■ RECORDS SUPPLIED:
== Segment start ==

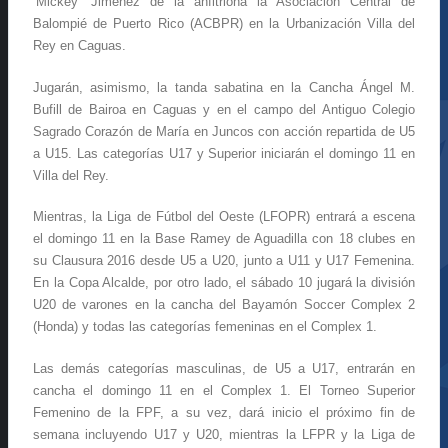
‘Mickey’ Jiménez de la anfitriona la Asociación Central de
Balompié de Puerto Rico (ACBPR) en la Urbanización Villa del
Rey en Caguas.
Jugarán, asimismo, la tanda sabatina en la Cancha Ángel M.
Bufill de Bairoa en Caguas y en el campo del Antiguo Colegio
Sagrado Corazón de María en Juncos con acción repartida de U5
a U15. Las categorías U17 y Superior iniciarán el domingo 11 en
Villa del Rey.
Mientras, la Liga de Fútbol del Oeste (LFOPR) entrará a escena
el domingo 11 en la Base Ramey de Aguadilla con 18 clubes en
su Clausura 2016 desde U5 a U20, junto a U11 y U17 Femenina.
En la Copa Alcalde, por otro lado, el sábado 10 jugará la división
U20 de varones en la cancha del Bayamón Soccer Complex 2
(Honda) y todas las categorías femeninas en el Complex 1.
Las demás categorías masculinas, de U5 a U17, entrarán en
cancha el domingo 11 en el Complex 1. El Torneo Superior
Femenino de la FPF, a su vez, dará inicio el próximo fin de
semana incluyendo U17 y U20, mientras la LFPR y la Liga de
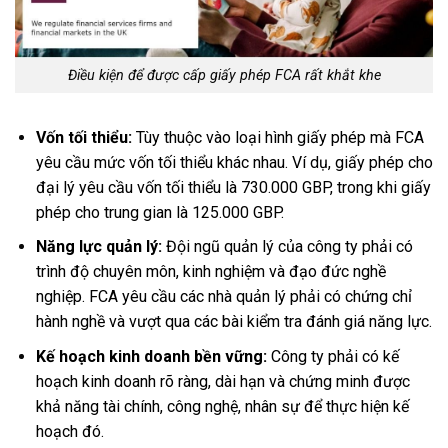
Điều kiện để được cấp giấy phép FCA rất khắt khe
Vốn tối thiểu:
Tùy thuộc vào loại hình giấy phép mà FCA
yêu cầu mức vốn tối thiểu khác nhau. Ví dụ, giấy phép cho
đại lý yêu cầu vốn tối thiểu là 730.000 GBP, trong khi giấy
phép cho trung gian là 125.000 GBP.
Năng lực quản lý:
Đội ngũ quản lý của công ty phải có
trình độ chuyên môn, kinh nghiệm và đạo đức nghề
nghiệp. FCA yêu cầu các nhà quản lý phải có chứng chỉ
hành nghề và vượt qua các bài kiểm tra đánh giá năng lực.
Kế hoạch kinh doanh bền vững:
Công ty phải có kế
hoạch kinh doanh rõ ràng, dài hạn và chứng minh được
khả năng tài chính, công nghệ, nhân sự để thực hiện kế
hoạch đó.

== Segment end ==

■ HOW TO COMPLETE THIS TASK:
Please give back, exactly as it stands above, the stretch from the line with "En la Copa Alcalde, por" through the line with "Las demás categorías", and no line outside it.

■ RESULT FOR THIS EXERCISE:
En la Copa Alcalde, por otro lado, el sábado 10 jugará la división
U20 de varones en la cancha del Bayamón Soccer Complex 2
(Honda) y todas las categorías femeninas en el Complex 1.
Las demás categorías masculinas, de U5 a U17, entrarán en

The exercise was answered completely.